\u3000\u30 Shaanxi Zhongtian Rocket Technology Co.Ltd(003009) 11 Zhejiang Entive Smart Kitchen Appliance Co.Ltd(300911) )
Event: the company achieved a total operating revenue of 250 million yuan in 22q1, a year-on-year increase of + 63.1%; The net profit attributable to the parent company was 40 million yuan, a year-on-year increase of + 51.5%; Deducting the net profit not attributable to the parent company of RMB 40 million, a year-on-year increase of + 40.1%. 22q1 company's revenue and performance exceeded expectations.
Strong revenue growth and stable profitability. In the context of multiple outbreaks in the first quarter, the company's revenue still achieved a bright year-on-year growth of + 63.1%, significantly exceeding the overall retail sales growth of 19.5% in the integrated stove industry, and the company's advantageous position has been continuously consolidated. From the perspective of sub channels, we expect that the growth rate of the company's online revenue is better than that of offline revenue. According to the data of ovicloud, the sales volume of 22q1 Yitian brand online channel integrated stove is + 163.8% year-on-year, and the market share is increased by 8.6pct to 16.1%. The company has made remarkable achievements since it launched e-commerce channels in the second quarter of last year, injecting strong momentum into the overall revenue growth.
The effect of cost control was obvious, and the decline in profitability narrowed month on month. The gross profit margin of 22q1 company was 43.7%, with a year-on-year increase of -0.7pct (from the perspective of gross sales difference, - 0.1pct), which was mainly due to the high price of raw materials. However, the decline range of gross profit margin in this period has been significantly narrowed compared with 21q4 (- 4.5pct). In addition to the effective control of its own cost, it is expected that the upgrading of product structure of integrated stoves has hedged some cost side pressure. On the expense side, the rates of sales / management / R & D / financial expenses of 22q1 company were 18.6% / 4.4% / 3.6% / - 2.3% respectively, with a year-on-year increase of - 0.5 / + 3.4 / - 0.4 / - 0.8pct respectively. Only the management expenses increased significantly, mainly due to the increase of share based payment expenses and employee compensation. In addition, in the rapid growth of the company, the surplus funds are increasingly abundant, and the investment income of 22q1 has increased significantly compared with the same period last year. Under the comprehensive influence, the current net interest rate of the company is - 1.4pct to 18.1% year-on-year.

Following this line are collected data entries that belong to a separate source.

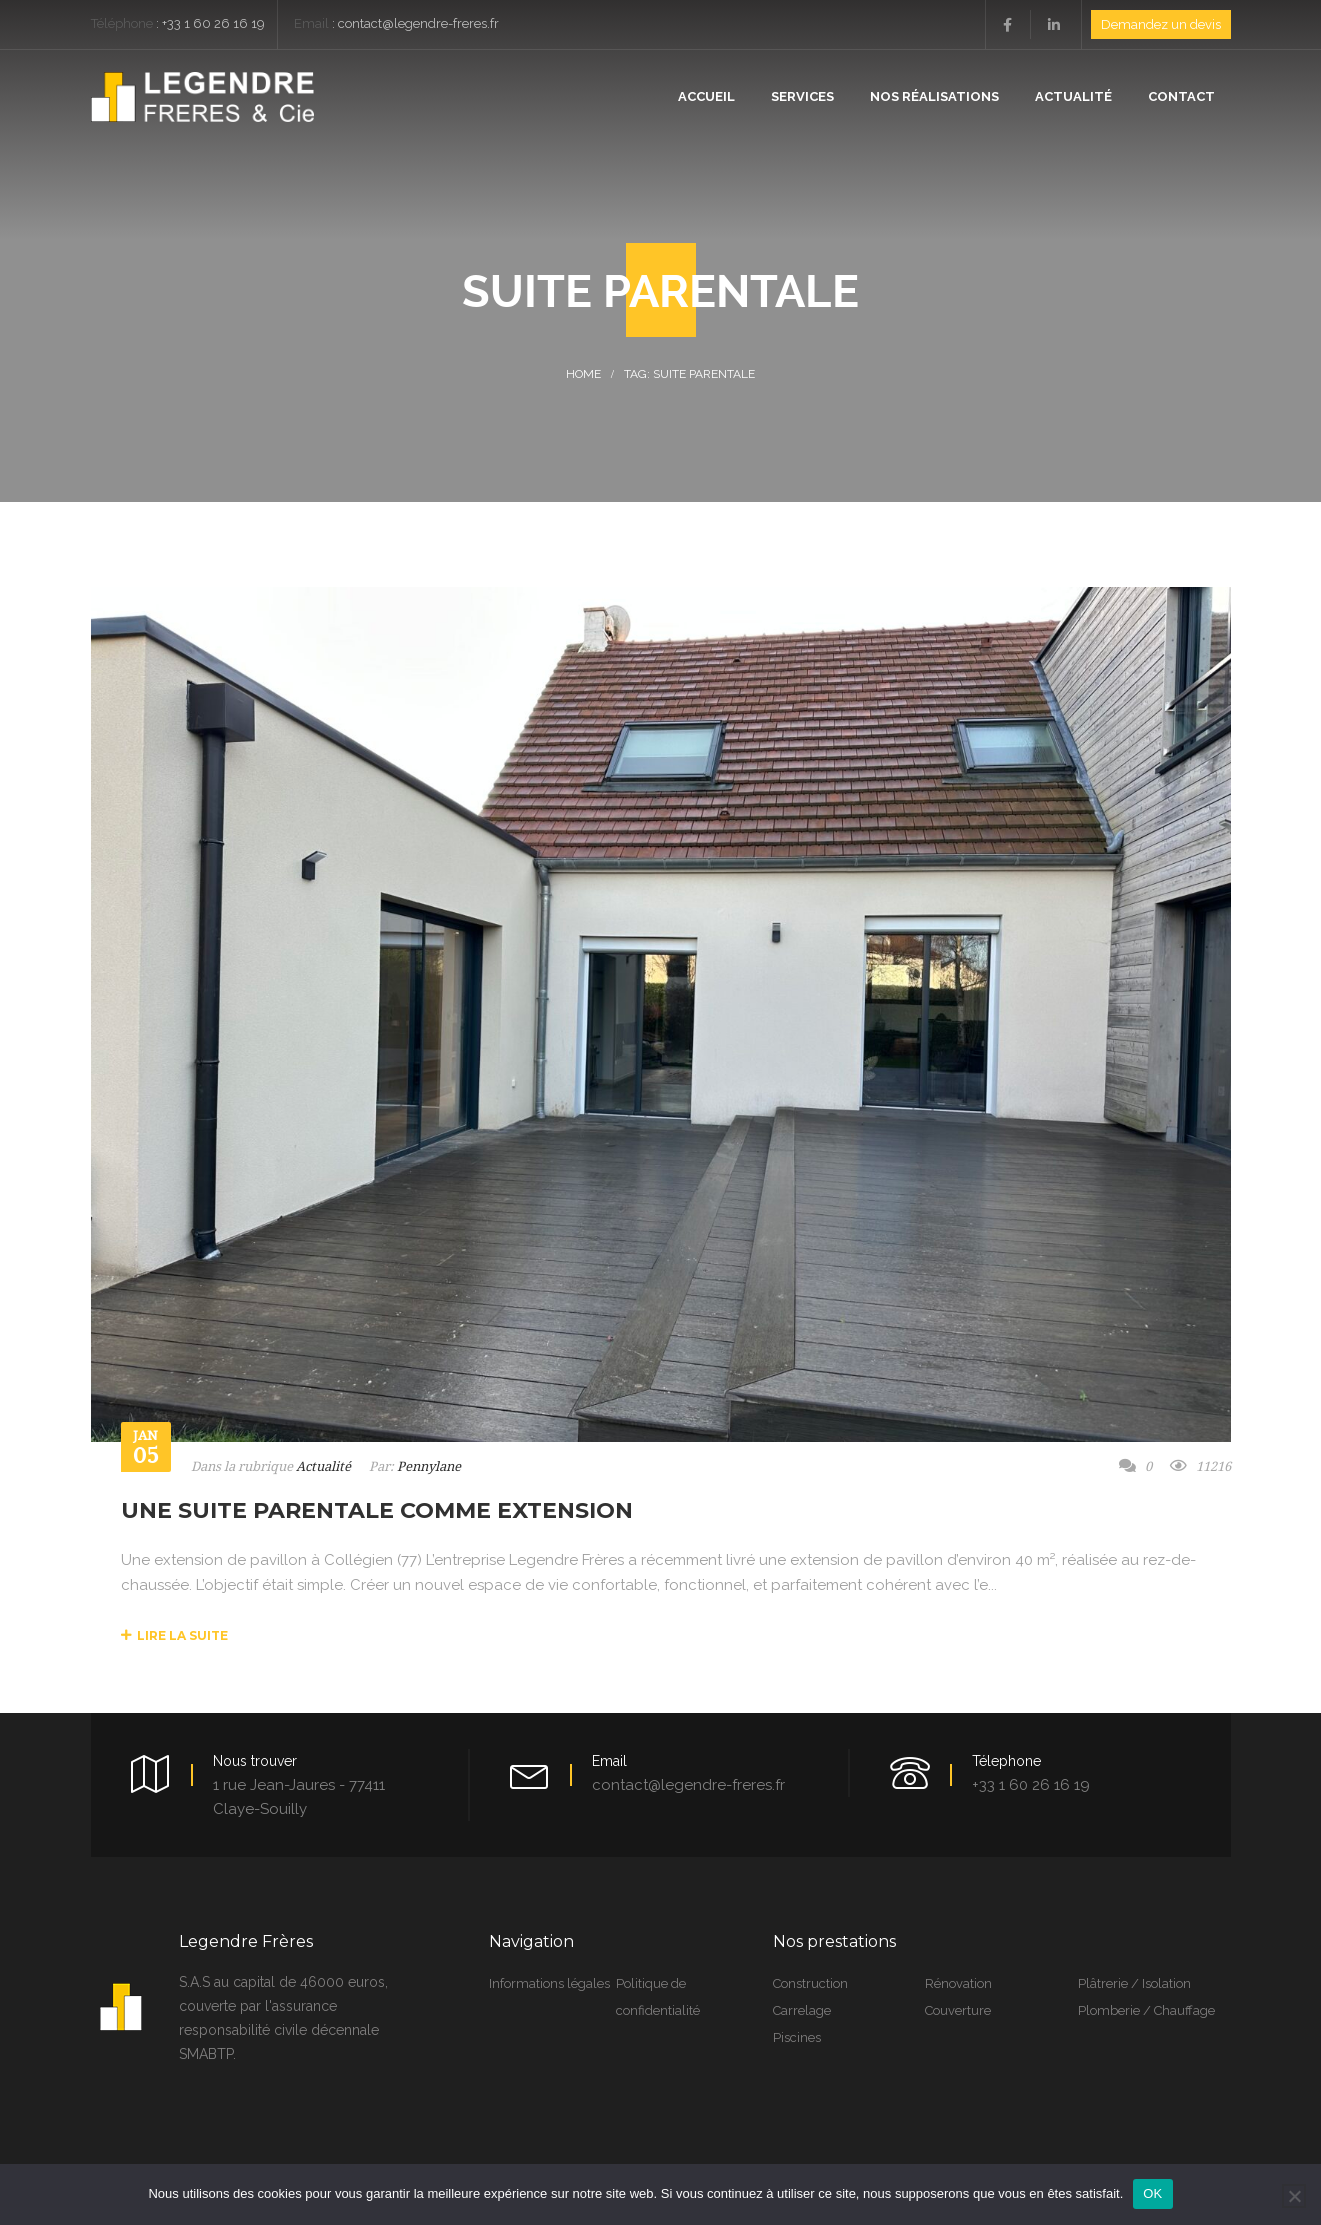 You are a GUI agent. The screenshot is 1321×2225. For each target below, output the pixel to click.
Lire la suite (174, 1635)
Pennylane (429, 1466)
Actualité (323, 1466)
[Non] (1294, 2196)
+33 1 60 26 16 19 (213, 23)
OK (1152, 2193)
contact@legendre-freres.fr (418, 23)
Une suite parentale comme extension (377, 1510) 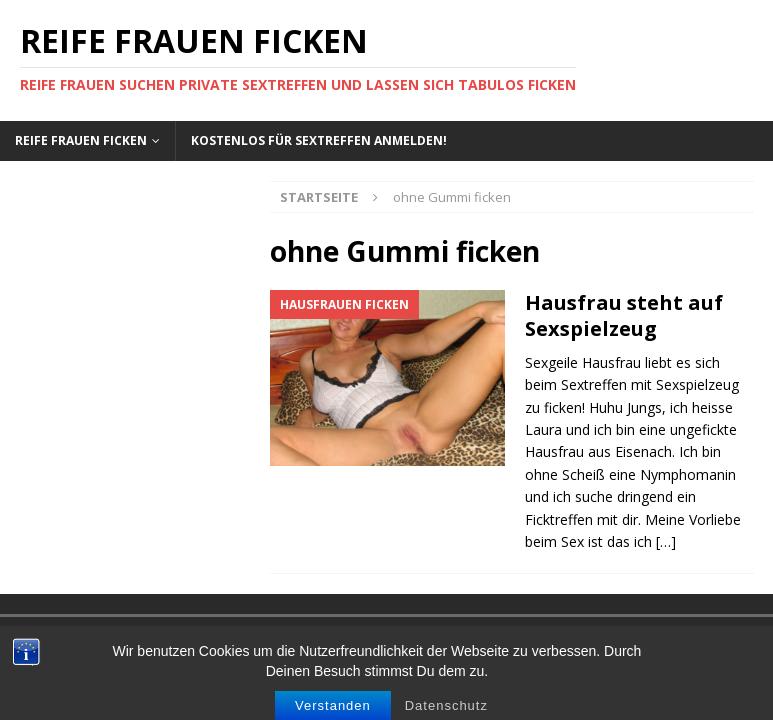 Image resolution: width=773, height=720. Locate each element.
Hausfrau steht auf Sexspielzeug (624, 315)
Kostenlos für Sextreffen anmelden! (319, 140)
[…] (666, 541)
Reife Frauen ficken (81, 140) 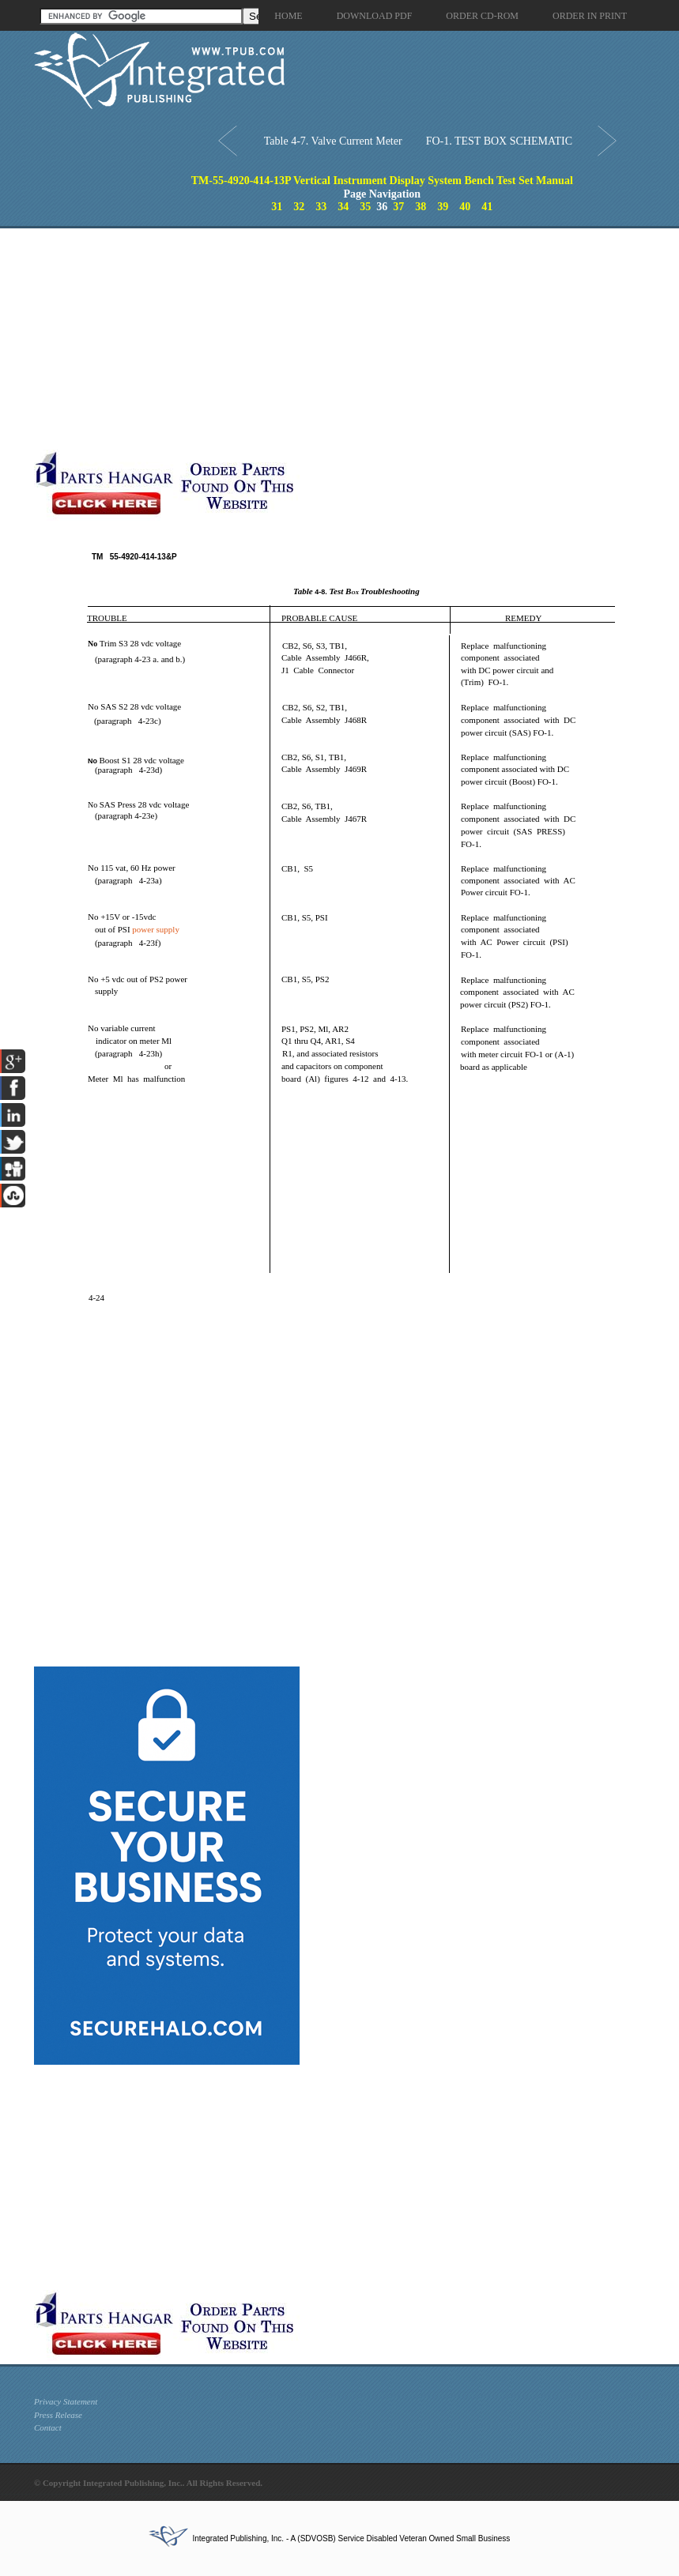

The delay of e-commerce payment leads to the improvement of short-term receivables, and the dominant position enhances the voice of the industry. According to the cash flow statement, the net operating cash flow of 22q1 company was - 70 million yuan, a year-on-year increase of - 261.5%, mainly due to the increase of taxes paid in the current period and advertising investment. From the balance sheet, the company's monetary capital + trading financial assets at the end of the first quarter was 1.13 billion yuan, down from - 9.2% at the end of the 21st century; Notes receivable and accounts receivable totaled 100 million yuan, up from + 42.1% at the end of the 21st century, mainly due to the rapid development of the company's online channels and the delayed collection of the current platform payment; At the end of the first quarter, the company's inventory was 110 million yuan, down from - 0.1% at the end of the 21st century. Under the disturbance factors such as the epidemic, the company's inventory level remained stable. In terms of turnover days, the company's 22q1 inventory / accounts receivable / accounts payable turnover days were 68.5 / 29.4 / 105.1 days respectively, with a year-on-year increase of + 24.0 / + 15.7 / + 28.2 days. The rapid development of e-commerce channels has led to a slowdown in the company's accounts receivable turnover. In addition, we believe that the company's advantageous position has been consolidated, driving the upstream loan occupation capacity to be enhanced.
Investment suggestion: in the follow-up, the company's reform dividend can still be released: on the one hand, its talent construction and internal active reform have gradually consolidated the company's advantages in product innovation and R & D; On the other hand, with the continuous improvement of dealer quality and the continuous increase of marketing investment, the company's brand can quickly break through and is expected to be among the first tier. Superimposed with diversified channels such as home decoration and engineering, the expansion space is broad, and the growth momentum of the company is sufficient. On the performance side, the price increase of the company's products goes hand in hand with the structural upgrading, and the cost pressure can be basically covered. With the stabilization of the price of raw materials and the implementation of cost investment, we look forward to the flexibility of performance repair. It is estimated that the net profit attributable to the parent company in 22-24 years is 280 / 381 / 493 million yuan, and the current stock price corresponds to 23.2x/17.1x/13.2xpe in 22-24 years, maintaining the "buy" rating.
Risk warning: the risk of rising raw material prices; The risk of fluctuations in the real estate market; Market competition intensifies risks.